Não querendo aqui entrar no mérito da questão, parece-me, contudo, uma perspectiva digna de consideração. Como todo gênio, Einstein teve uma vida deveras incomum e nasceu em uma época repleta de acontecimentos funestos. Testemunhou o eclodir das duas grandes guerras do século XX, e devido ao sangue judeu que lhe corria nas veias, foi igualmente perseguido pelo colérico e implacável regime nazista encabeçado por Adolf Hitler.
Einstein, que nasceu na Alemanha, viu-se forçado a abandonar o seu país, chegando, inclusive, a renunciar a sua nacionalidade ao dar-se conta de que a sua terra se tornara irreconhecível e havia sucumbido total e completamente às garras do regime satânico do nazismo. Diferente de muitos intelectais, cientistas, professores e meros cidadãos alemães de ascendência judaica que não conseguiram escapar às grilhetas do terror nazista, Albert Einstein teve a sorte de receber asilo nos EUA, aceitando o convite que lhe foi feito para se tornar Professor na Universidade de Princeton, no Estado de Nova Jersey. Questino-me o que seria da humanidade se o brilhante cientista não ti- vesse escapado às garras do regi- me hediondo de Hitler.
Segundo se diz, sem os seus estudos, ideias e teorias, grande parte da tecnologia que hoje usamos e da qual somos dependentes simplesmente não existiria. Sem a sua célebre teoria da relatividade, não se poderia, dentre uma pletora de outras coisas, construir uma bomba atômica. Enquanto homens, somos muitas vezes possuídos por motivações estólidas que nos levam a segregar, subjulgar e matar uns aos outros.
É um risco demasiado grande que se corre quando tal acontece, isto porque as consequências que daí advêm têm proporções universais.
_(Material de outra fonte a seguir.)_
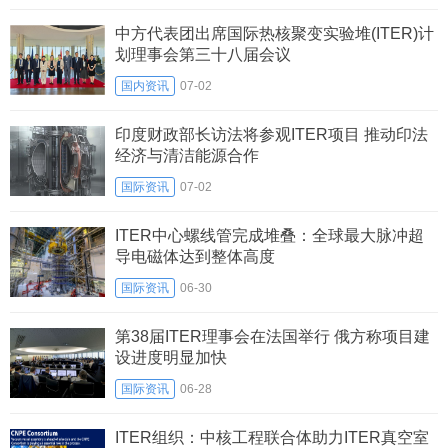
中方代表团出席国际热核聚变实验堆(ITER)计
划理事会第三十八届会议
国内资讯
07-02
印度财政部长访法将参观ITER项目 推动印法
经济与清洁能源合作
国际资讯
07-02
ITER中心螺线管完成堆叠：全球最大脉冲超
导电磁体达到整体高度
国际资讯
06-30
第38届ITER理事会在法国举行 俄方称项目建
设进度明显加快
国际资讯
06-28
ITER组织：中核工程联合体助力ITER真空室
A guerra não é um recurso inteligente, a menos que em último recurso em defesa da própria integridade pessoal ou territorial. Menos sensatos que a guerra são os crimes de ódio motivados por racismo, antissemitismo ou xenofobia. É simples- mente um atestado claro de falta de intelecto.
Quantos “Einsteins” não teremos perdido ao longo da origem da humanidade, mortas em circunstâncias de guerra, aborto, genocídio, fome, inquisição, rituais de sacrifício humano, escravidão, perseguição política ou doenças laboratoriais? As duas grandes guerras do século XX tiveram um saldo de mortos de mais de cem milhões. Mais de seis milhões de judeus foram mortos pelo regime nazista, estimadamente quinze milhões de africanos foram vítimas do comércio transatlântico de escravos e estima-se que o mesmo número de vidas tenham sido ceifadas pela Covid-19.
Quantos Einsteins não teremos perdido ao longo da história vítimas da nossa incapacidade de dominarmos a besta que existe em cada um de nós? O cientista referiu de forma brilhante e jocosa em uma das suas mais célebres frases: “duas coisas são infinitas, o universo e a estupidez humana. Mas em relação ao universo, ainda não tenho certeza absoluta”. A guerra é uma estupidez. Deviam ser erigidos um pouco por todo mundo monumentos aos Einsteins desconhecidos.